-- Your goal --
Report how many lines in the records that follow have the word "divider" in them, giving the number and nothing more.

-- Supplied entries --
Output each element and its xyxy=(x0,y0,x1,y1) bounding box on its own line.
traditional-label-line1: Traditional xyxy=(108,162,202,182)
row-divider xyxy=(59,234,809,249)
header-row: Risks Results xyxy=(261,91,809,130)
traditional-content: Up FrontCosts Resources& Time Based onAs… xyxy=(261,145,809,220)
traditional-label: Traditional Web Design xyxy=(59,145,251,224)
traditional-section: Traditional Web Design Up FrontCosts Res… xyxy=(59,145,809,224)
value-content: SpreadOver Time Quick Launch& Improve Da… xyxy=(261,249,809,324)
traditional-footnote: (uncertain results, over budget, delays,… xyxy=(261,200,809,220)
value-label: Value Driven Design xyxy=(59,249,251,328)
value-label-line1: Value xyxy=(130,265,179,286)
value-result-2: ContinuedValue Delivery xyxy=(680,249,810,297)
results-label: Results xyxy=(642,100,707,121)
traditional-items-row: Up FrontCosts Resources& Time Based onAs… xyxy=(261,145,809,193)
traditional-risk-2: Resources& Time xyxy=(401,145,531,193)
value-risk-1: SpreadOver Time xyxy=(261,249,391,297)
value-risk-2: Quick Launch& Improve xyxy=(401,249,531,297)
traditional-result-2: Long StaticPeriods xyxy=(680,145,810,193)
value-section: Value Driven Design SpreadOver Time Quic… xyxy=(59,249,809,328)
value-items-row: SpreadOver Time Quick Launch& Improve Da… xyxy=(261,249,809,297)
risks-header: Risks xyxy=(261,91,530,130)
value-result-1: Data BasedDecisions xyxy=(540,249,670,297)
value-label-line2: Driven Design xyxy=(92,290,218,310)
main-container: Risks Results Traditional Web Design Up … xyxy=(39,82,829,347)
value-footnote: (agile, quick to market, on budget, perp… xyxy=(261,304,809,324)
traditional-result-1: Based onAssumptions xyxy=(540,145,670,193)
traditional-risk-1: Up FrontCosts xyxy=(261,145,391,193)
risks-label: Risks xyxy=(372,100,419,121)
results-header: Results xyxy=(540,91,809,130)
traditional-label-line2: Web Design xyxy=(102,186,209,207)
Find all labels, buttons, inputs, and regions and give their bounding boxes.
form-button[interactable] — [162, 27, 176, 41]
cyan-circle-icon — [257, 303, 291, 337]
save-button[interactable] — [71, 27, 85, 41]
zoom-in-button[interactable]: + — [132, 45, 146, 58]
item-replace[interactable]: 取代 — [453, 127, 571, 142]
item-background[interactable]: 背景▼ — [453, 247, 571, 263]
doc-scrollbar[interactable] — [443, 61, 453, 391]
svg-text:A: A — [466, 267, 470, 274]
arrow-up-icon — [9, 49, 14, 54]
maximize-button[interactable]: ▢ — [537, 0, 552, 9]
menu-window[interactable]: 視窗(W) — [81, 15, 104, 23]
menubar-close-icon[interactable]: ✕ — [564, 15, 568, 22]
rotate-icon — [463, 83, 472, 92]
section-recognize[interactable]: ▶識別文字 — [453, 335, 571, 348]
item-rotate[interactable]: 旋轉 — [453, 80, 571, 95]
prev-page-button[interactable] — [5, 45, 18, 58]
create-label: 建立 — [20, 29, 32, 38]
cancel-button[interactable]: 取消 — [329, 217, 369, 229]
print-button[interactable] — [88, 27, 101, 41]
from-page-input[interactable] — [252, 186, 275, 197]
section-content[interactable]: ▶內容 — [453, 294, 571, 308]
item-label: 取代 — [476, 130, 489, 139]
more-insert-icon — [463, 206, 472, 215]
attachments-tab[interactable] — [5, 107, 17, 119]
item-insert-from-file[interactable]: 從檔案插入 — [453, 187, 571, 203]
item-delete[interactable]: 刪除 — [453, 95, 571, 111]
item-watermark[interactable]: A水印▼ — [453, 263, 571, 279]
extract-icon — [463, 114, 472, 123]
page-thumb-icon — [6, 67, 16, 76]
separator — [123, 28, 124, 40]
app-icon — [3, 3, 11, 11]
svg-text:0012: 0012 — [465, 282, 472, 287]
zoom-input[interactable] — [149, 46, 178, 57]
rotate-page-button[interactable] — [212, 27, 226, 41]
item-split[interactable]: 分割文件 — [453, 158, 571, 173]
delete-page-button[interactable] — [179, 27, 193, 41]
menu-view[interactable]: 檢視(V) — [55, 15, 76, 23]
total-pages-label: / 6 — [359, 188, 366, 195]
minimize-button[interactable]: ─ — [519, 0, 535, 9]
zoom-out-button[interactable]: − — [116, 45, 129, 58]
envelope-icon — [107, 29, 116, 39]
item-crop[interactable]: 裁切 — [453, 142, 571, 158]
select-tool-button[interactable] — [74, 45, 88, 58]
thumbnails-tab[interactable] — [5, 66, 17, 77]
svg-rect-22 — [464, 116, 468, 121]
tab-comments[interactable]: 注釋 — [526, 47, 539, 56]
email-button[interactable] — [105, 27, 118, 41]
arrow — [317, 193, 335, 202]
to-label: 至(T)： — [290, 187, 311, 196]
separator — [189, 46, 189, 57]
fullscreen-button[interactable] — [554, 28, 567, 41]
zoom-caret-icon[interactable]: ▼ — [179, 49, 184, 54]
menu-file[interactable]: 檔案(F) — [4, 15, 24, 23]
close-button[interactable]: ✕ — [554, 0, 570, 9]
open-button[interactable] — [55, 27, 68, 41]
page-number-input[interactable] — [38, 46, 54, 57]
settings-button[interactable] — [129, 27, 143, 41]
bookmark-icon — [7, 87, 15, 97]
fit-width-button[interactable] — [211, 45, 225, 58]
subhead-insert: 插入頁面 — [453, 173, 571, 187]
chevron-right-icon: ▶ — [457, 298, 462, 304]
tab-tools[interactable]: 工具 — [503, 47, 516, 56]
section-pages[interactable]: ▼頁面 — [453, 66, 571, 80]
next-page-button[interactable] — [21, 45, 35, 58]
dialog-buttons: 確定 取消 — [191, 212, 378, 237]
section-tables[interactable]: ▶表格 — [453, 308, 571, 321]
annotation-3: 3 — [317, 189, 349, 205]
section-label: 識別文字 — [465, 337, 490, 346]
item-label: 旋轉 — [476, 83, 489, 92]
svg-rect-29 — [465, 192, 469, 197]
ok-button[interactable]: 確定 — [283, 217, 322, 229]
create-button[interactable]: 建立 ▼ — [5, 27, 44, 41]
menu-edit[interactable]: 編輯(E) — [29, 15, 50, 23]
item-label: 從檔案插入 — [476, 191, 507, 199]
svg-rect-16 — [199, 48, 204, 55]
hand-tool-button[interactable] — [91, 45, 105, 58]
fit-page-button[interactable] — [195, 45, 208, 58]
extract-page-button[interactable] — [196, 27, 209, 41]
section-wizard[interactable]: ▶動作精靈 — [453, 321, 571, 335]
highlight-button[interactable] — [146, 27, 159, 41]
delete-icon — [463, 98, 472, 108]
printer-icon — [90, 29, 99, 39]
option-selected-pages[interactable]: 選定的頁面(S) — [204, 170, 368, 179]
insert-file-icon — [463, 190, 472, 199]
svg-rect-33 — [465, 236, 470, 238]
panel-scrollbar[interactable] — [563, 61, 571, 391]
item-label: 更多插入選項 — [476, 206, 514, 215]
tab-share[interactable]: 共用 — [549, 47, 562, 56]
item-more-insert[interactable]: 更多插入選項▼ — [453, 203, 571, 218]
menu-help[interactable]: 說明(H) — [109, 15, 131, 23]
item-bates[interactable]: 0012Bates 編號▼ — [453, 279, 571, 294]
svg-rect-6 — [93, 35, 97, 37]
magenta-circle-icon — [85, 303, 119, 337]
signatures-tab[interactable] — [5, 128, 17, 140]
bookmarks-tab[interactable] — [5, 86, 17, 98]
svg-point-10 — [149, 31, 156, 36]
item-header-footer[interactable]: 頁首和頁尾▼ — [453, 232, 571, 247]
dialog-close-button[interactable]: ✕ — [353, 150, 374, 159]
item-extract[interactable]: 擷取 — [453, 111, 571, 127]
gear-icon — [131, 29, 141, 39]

---

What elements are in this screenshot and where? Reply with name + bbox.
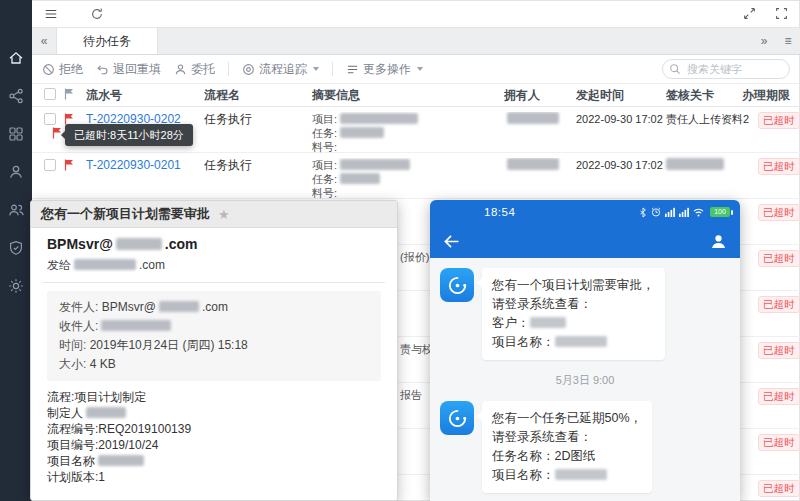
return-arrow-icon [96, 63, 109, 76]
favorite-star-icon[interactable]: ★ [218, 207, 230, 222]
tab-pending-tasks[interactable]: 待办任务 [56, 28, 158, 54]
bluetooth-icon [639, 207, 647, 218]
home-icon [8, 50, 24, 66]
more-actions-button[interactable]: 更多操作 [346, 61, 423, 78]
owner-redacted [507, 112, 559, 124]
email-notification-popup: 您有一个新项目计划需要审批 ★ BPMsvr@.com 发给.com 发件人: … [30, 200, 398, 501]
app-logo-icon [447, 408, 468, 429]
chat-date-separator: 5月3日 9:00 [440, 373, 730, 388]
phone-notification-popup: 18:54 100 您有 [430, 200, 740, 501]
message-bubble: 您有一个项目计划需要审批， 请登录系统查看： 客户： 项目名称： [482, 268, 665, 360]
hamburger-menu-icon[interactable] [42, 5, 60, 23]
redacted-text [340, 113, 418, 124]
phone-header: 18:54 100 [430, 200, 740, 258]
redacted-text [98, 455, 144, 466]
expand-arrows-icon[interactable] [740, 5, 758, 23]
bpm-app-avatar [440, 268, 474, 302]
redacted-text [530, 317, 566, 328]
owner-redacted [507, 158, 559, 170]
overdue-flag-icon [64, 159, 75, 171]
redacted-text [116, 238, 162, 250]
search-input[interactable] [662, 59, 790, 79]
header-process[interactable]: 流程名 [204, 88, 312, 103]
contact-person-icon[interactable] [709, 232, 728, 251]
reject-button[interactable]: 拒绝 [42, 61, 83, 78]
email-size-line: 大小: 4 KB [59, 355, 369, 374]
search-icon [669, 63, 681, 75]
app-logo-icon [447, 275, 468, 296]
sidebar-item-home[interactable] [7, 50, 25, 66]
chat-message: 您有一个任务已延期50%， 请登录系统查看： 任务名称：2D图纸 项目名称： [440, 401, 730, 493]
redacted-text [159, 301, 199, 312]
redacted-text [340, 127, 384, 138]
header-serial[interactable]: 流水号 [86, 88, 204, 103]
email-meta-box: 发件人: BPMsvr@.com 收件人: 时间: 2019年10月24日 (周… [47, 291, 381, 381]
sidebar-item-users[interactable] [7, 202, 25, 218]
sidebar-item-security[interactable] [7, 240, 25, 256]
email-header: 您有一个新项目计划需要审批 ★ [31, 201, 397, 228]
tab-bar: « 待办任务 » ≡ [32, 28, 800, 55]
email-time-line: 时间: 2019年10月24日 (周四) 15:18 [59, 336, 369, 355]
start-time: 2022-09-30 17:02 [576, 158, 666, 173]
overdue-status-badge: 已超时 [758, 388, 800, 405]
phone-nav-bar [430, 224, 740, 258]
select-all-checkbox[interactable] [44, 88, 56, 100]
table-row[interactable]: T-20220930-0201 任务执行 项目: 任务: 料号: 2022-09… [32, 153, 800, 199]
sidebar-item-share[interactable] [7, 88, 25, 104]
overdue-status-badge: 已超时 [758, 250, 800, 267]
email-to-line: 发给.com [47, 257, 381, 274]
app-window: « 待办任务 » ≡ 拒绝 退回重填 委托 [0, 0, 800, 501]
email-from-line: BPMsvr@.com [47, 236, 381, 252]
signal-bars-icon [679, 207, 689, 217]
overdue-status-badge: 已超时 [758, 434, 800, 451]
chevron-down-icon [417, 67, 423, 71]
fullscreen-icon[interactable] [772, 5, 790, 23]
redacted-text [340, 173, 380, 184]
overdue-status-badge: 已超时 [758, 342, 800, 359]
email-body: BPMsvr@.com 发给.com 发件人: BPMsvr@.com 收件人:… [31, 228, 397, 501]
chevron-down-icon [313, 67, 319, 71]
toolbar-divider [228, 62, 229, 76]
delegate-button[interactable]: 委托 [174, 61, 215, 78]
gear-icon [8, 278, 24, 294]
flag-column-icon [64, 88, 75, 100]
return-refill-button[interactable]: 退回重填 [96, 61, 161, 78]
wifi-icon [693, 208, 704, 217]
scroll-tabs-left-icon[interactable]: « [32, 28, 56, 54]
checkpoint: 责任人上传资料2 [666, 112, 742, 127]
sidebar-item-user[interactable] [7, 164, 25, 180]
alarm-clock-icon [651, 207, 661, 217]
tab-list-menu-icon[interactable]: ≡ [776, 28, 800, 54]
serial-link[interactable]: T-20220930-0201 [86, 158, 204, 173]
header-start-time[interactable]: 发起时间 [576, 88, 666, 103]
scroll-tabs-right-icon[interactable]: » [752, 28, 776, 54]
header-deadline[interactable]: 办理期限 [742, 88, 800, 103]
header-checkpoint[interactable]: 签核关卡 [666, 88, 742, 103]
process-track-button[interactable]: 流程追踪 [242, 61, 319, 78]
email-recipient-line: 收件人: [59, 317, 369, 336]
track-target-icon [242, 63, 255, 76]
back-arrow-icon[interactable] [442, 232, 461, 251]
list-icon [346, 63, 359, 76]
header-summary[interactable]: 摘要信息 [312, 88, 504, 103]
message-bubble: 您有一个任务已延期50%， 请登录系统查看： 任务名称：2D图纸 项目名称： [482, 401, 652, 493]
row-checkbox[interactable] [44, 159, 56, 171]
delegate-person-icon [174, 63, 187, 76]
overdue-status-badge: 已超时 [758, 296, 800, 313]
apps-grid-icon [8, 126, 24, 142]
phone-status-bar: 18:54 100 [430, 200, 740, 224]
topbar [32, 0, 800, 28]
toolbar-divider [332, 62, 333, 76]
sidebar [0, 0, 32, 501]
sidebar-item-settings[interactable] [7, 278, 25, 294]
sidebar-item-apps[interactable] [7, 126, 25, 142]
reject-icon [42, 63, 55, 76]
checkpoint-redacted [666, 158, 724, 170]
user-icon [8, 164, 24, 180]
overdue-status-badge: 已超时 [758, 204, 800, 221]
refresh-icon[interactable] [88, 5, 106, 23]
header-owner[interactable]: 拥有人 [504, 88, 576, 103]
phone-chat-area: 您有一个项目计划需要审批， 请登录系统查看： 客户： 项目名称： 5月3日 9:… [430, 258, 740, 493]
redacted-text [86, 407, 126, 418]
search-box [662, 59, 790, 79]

-- Written reply --
3